Unoriginal Thoughts on Appellate Procedure
Earlier this week, the Wisconsin Supreme Court issued its decision in State ex rel. Ozanne v. Fitzgerald and State ex rel. Huebsch v. Circuit Court for Dane County. The decision has rightly generated a good bit of commentary about open government, separation of powers, etc. My goal here is to clarify a very limited but important point of Wisconsin appellate procedure.

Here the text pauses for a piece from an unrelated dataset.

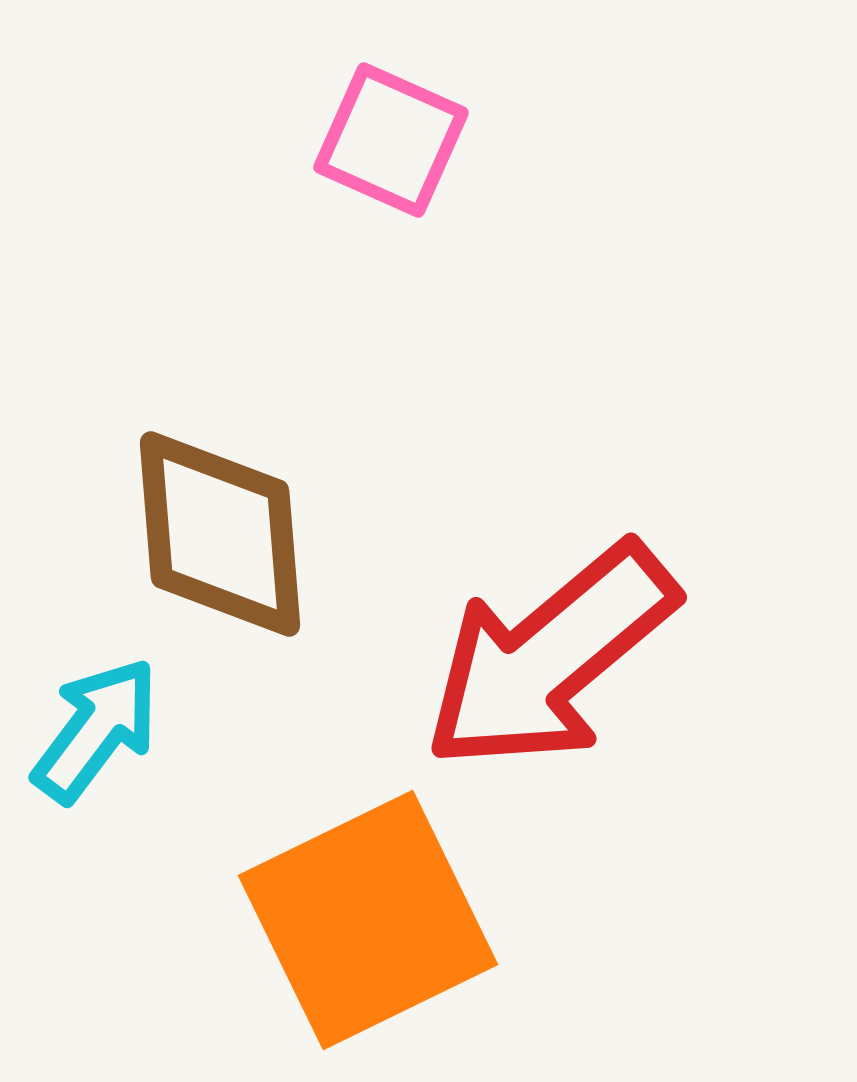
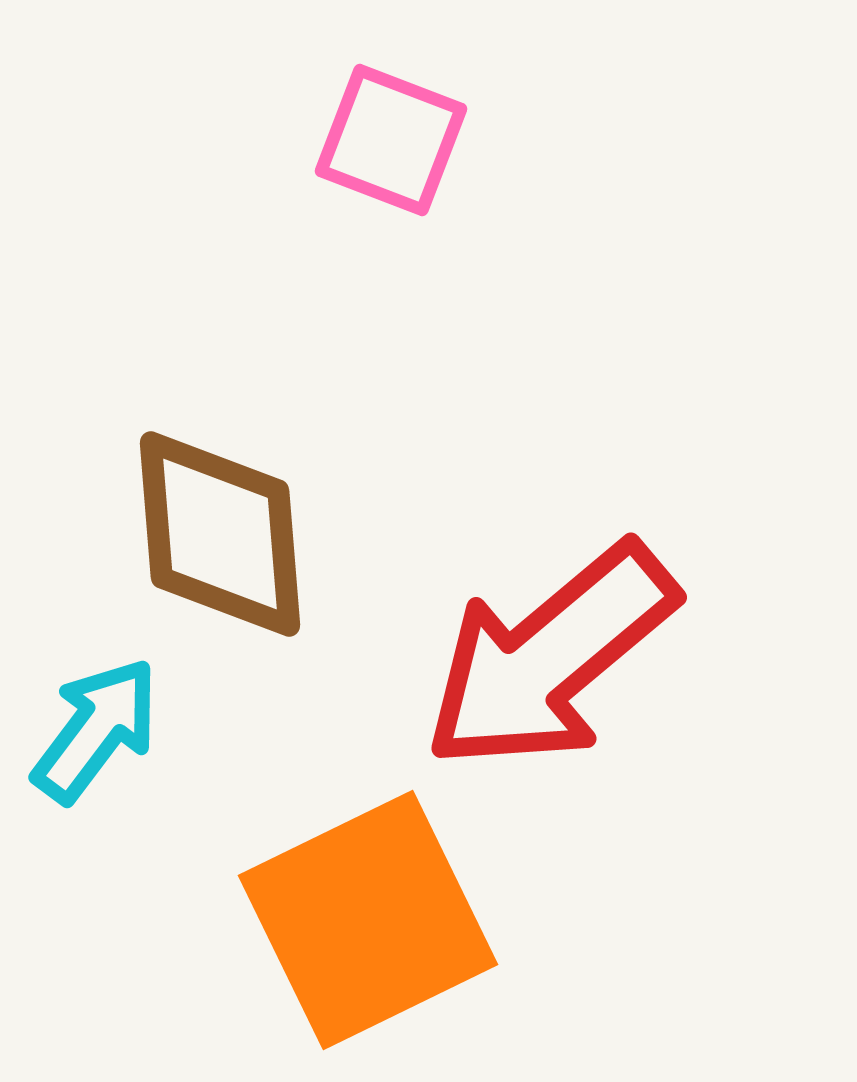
pink square: rotated 3 degrees counterclockwise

The issues in the decision came to the court in two ways: an appeal from a temporary order that had been certified by the Wisconsin Court of Appeals and a petition for a supervisory writ filed by Secretary Huebsch. The two cases were combined for briefing and oral argument. The majority’s order denied the certification, granted the petition for a supervisory writ, and then decided the issues contained in the petition for the writ.
In the court’s order, the majority refers to the writ request as a “petition for supervisory/original jurisdiction” (¶ 2) and a “petition for original action” (¶7). In his concurrence, Justice Prosser refers to the writ request as an “original action” which “satisfies several of the court’s criteria for an original action publici juris” (¶19).
Chief Justice Abrahamson, in her writing, will have none of this (¶¶97-101). She notes that the majority order “mistakenly asserts” that a “’petition for supervisory/original jurisdiction” was filed by Huebsch “pursuant to Wis. Stat. §§ (Rules) 809.70 and 809.71,” when in fact the Huebsch petition only references 809.71.